With the extremely rapid advances in remote sensing (RS) technology, a great quantity of Earth observation (EO) data featuring considerable and complicated heterogeneity is readily available nowadays, which renders researchers an opportunity to tackle current geoscience applications in a fresh way. With the joint utilization of EO data, much research on multimodal RS data fusion has made tremendous progress in recent years, yet these developed traditional algorithms inevitably meet the performance bottleneck due to the lack of the ability to comprehensively analyse and interpret these strongly heterogeneous data.
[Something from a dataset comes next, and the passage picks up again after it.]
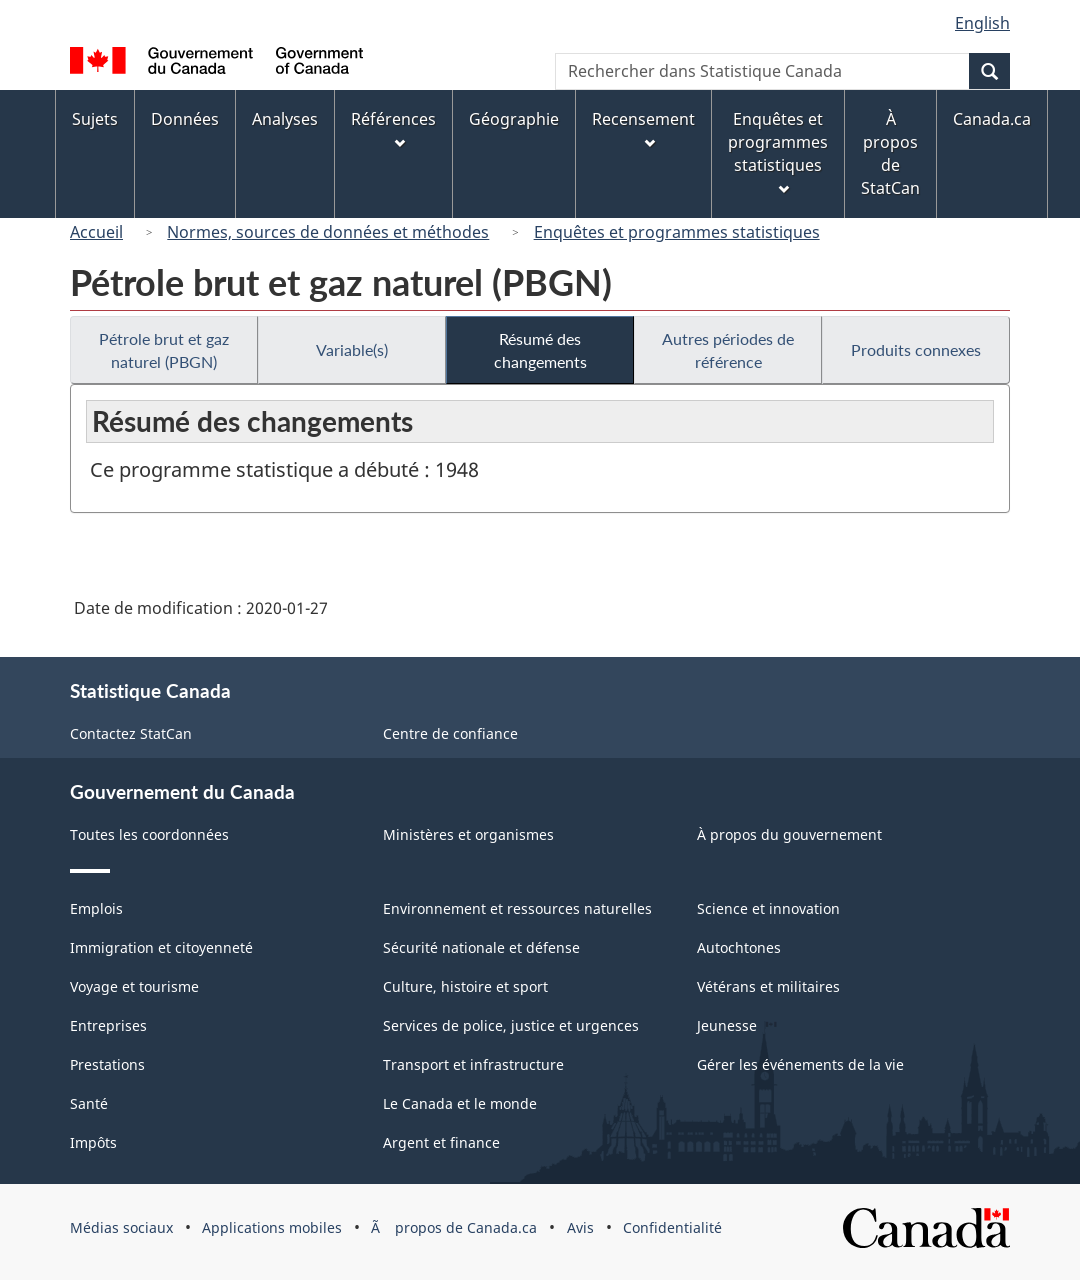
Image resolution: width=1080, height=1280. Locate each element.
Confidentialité (672, 1227)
Hence, this non-negligible limitation further arouses an intense demand for an alternative tool with powerful processing competence. Deep learning (DL), as a cutting-edge technology, has witnessed remarkable breakthroughs in numerous computer vision tasks owing to its impressive ability in data representation and reconstruction. Naturally, it has been successfully applied to the field of multimodal RS data fusion, yielding great improvement compared with traditional methods. This survey aims to present a systematic overview in DL-based multimodal RS data fusion. More specifically, some essential knowledge about this topic is first given. Subsequently, a literature survey is conducted to analyse the trends of this field. Some prevalent sub-fields in the multimodal RS data fusion are then reviewed in terms of the to-be-fused data modalities, i.e., spatiospectral, spatiotemporal, light detection and ranging-optical, synthetic aperture radar-optical, and RS-Geospatial Big Data fusion. Furthermore, We collect and summarize some valuable resources for the sake of the development in multimodal RS data fusion. Finally, the remaining challenges and potential future directions are highlighted.